MiniMax M2.7 Self-Evolves to Rival Closed Coding Models
Open-source MiniMax M2.7 uses MoE and self-evolution to hit 56.2% on SWE-Pro, outperforming GPT-4o in engineering tasks while handling office work and multi-agent flows with 30% self-boost.
Self-Evolution Unlocks Elite Coding and Debugging
MiniMax M2.7, an open-source Mixture-of-Experts (MoE) model, activates only relevant parts per query for efficiency, targeting software engineering, office tasks, and multi-agent coordination. It scores 56.22% on SWE-Pro (matching GPT-4o Codex level for log analysis, bug triage, security reviews, ML fixes), 57.0% on Terminal Bench 2, 39.8% on NL2 Repo (full codebase understanding), and 55.6% on Vibe Pro (repo-level generation across web/Android/iOS/simulations, near Claude 3.5 Sonnet). Multilingual engineering hits 76.5% on SWE-Multilingual and 52.7% on MultiSWE-Bench.
In production debugging, it correlates monitoring spikes with deployments, analyzes traces/databases, spots issues like missing indexes, and suggests fixes—cutting recovery to under 3 minutes, mimicking SRE behavior. Self-evolution shines: over 100 autonomous rounds, it analyzes failures, tunes scaffolds (e.g., temperature/penalties, cross-file bug checks, loop detection), yielding 30% internal performance gains. On MLE-Bench Light (22 ML competitions on A30 GPU), with self-feedback/optimization over 24-hour runs, it earns 9 golds, 5 silvers, 1 bronze (66.6% average medal rate, tying Gemini 2.0 Flash). Internally, it automates 30-50% of RL team workflows.

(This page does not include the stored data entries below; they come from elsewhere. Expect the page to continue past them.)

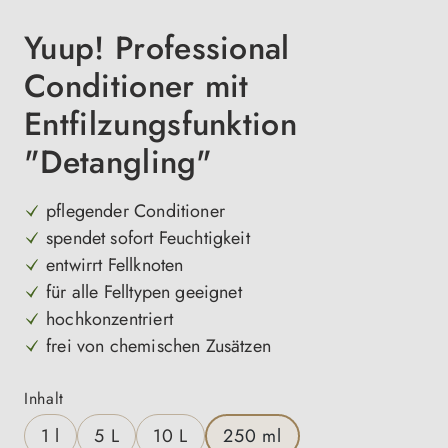
Yuup! Professional
Conditioner mit
Entfilzungsfunktion
"Detangling"
pflegender Conditioner
spendet sofort Feuchtigkeit
entwirrt Fellknoten
für alle Felltypen geeignet
hochkonzentriert
frei von chemischen Zusätzen
auswählen
Inhalt
1 l
5 L
10 L
250 ml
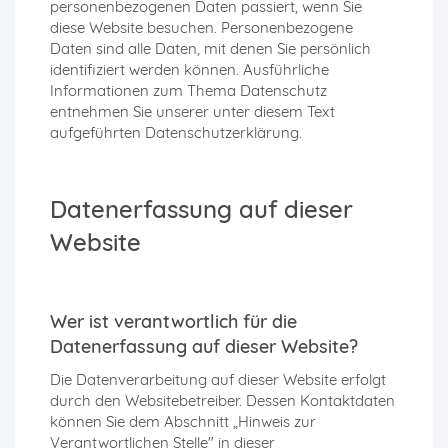
personenbezogenen Daten passiert, wenn Sie
diese Website besuchen. Personenbezogene
Daten sind alle Daten, mit denen Sie persönlich
identifiziert werden können. Ausführliche
Informationen zum Thema Datenschutz
entnehmen Sie unserer unter diesem Text
aufgeführten Datenschutzerklärung.
Datenerfassung auf dieser
Website
Wer ist verantwortlich für die
Datenerfassung auf dieser Website?
Die Datenverarbeitung auf dieser Website erfolgt
durch den Websitebetreiber. Dessen Kontaktdaten
können Sie dem Abschnitt „Hinweis zur
Verantwortlichen Stelle" in dieser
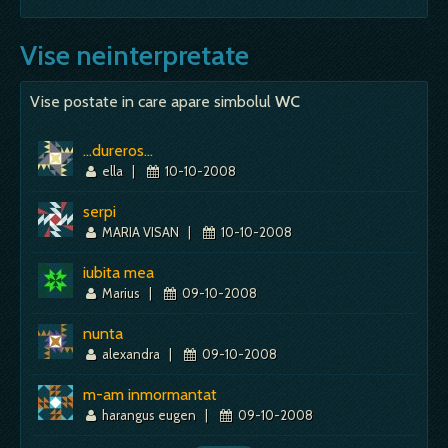
Vise neinterpretate
Vise postate in care apare simbolul
WC
...dureros...
ella
|
10-10-2008
serpi
MARIA VISAN
|
10-10-2008
iubita mea
Marius
|
09-10-2008
nunta
alexandra
|
09-10-2008
m-am inmormantat
harangus eugen
|
09-10-2008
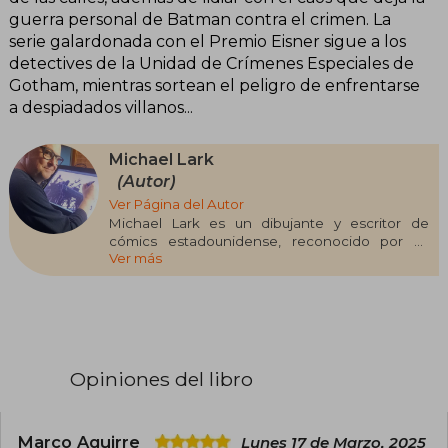
guerra personal de Batman contra el crimen. La
serie galardonada con el Premio Eisner sigue a los
detectives de la Unidad de Crímenes Especiales de
Gotham, mientras sortean el peligro de enfrentarse
a despiadados villanos...
Michael Lark
(Autor)
Ver Página del Autor
Michael Lark es un dibujante y escritor de
cómics estadounidense, reconocido por su
Ver más
estilo realista y detallado, que ha trabajado
principalmente en el género de superhéroes y
series noir. A lo largo de su carrera, ha trabajado
en importantes títulos como El Asombroso
Spider-Man 28: Cacería Macabra (2002) y
Daredevil (2001-2003), junto a escritores como
Brian Michael Bendis. También es conocido por
Opiniones del libro
su trabajo en Gotham Central (2003-2006), con
el guion de Ed Brubaker, y por su colaboración
en The Fade Out (2014) con Ed Brubaker, un
cómic noir aclamado por su atmósfera y
Marco Aguirre
Lunes 17 de Marzo, 2025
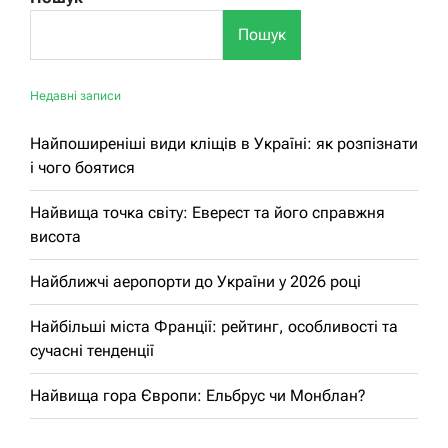
Пошук
Недавні записи
Найпоширеніші види кліщів в Україні: як розпізнати
і чого боятися
Найвища точка світу: Еверест та його справжня
висота
Найближчі аеропорти до України у 2026 році
Найбільші міста Франції: рейтинг, особливості та
сучасні тенденції
Найвища гора Європи: Ельбрус чи Монблан?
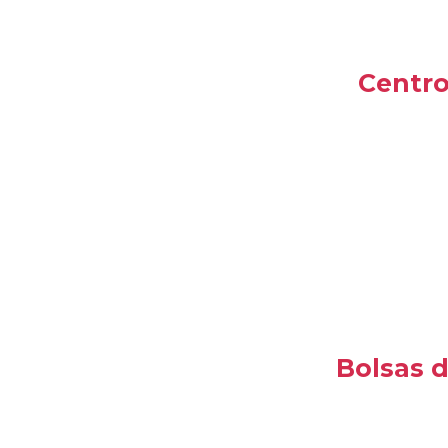
Centro
Bolsas d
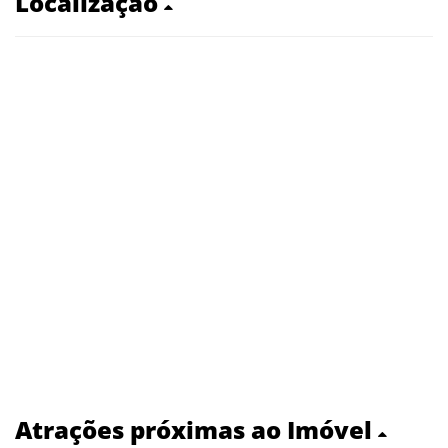
Localização
Atrações próximas ao Imóvel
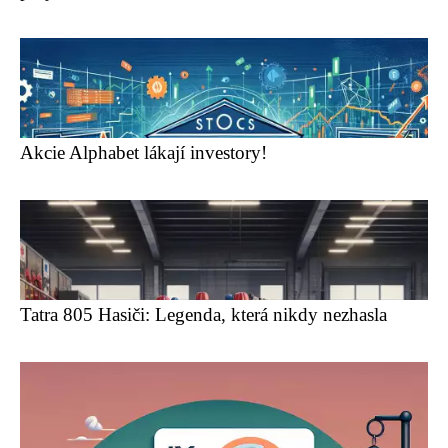
Akcie Alphabet lákají investory!
Tatra 805 Hasiči: Legenda, která nikdy nezhasla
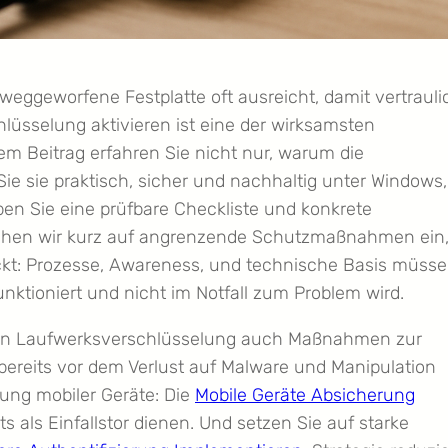
weggeworfene Festplatte oft ausreicht, damit vertraul
lüsselung aktivieren ist eine der wirksamsten
 Beitrag erfahren Sie nicht nur, warum die
Sie sie praktisch, sicher und nachhaltig unter Windows,
 Sie eine prüfbare Checkliste und konkrete
gehen wir kurz auf angrenzende Schutzmaßnahmen ein
deckt: Prozesse, Awareness, und technische Basis müss
tioniert und nicht im Notfall zum Problem wird.
inen Laufwerksverschlüsselung auch Maßnahmen zur
e bereits vor dem Verlust auf Malware und Manipulation
rung mobiler Geräte: Die
Mobile Geräte Absicherung
s als Einfallstor dienen. Und setzen Sie auf starke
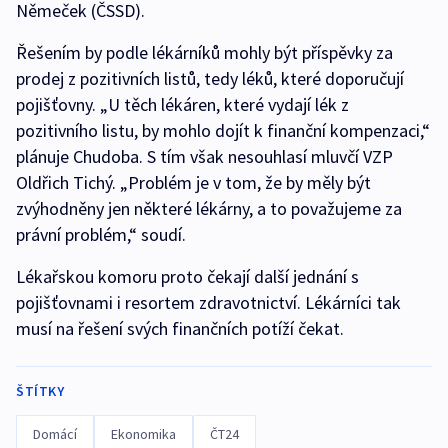
Němeček (ČSSD).
Řešením by podle lékárníků mohly být příspěvky za
prodej z pozitivních listů, tedy léků, které doporučují
pojišťovny. „U těch lékáren, které vydají lék z
pozitivního listu, by mohlo dojít k finanční kompenzaci,“
plánuje Chudoba. S tím však nesouhlasí mluvčí VZP
Oldřich Tichý. „Problém je v tom, že by měly být
zvýhodněny jen některé lékárny, a to považujeme za
právní problém,“ soudí.
Lékařskou komoru proto čekají další jednání s
pojišťovnami i resortem zdravotnictví. Lékárníci tak
musí na řešení svých finančních potíží čekat.
ŠTÍTKY
Domácí
Ekonomika
ČT24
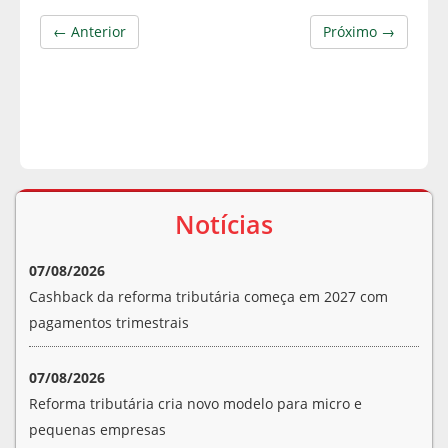
← Anterior
Próximo →
Notícias
07/08/2026
Cashback da reforma tributária começa em 2027 com
pagamentos trimestrais
07/08/2026
Reforma tributária cria novo modelo para micro e
pequenas empresas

For office work, 1,495 ELO on GDP-Val AA (top open model, behind only Claude 4o/GPT-4.1), 46.3% on Toolathon, 97% skill compliance/62.7% accuracy on MM-Claw (40+ skills >2k tokens), plus finance tasks like report analysis, forecasting, PowerPoint generation.
Delegated Agents Shift AI to Background Execution
Runnable's RunClaw embeds cloud agents in Slack/Telegram/Discord for delegated tasks: it clarifies intent, plans, executes without iteration loops. Built on Runnable's platform (generates sites/videos/decks with DB/Stripe/SEO/analytics/AI voice agents; integrates Google/Slack/Notion/GitHub/Shopify; memory for styles), it signals agent race maturity—Runnable hit $2M ARR with daily updates.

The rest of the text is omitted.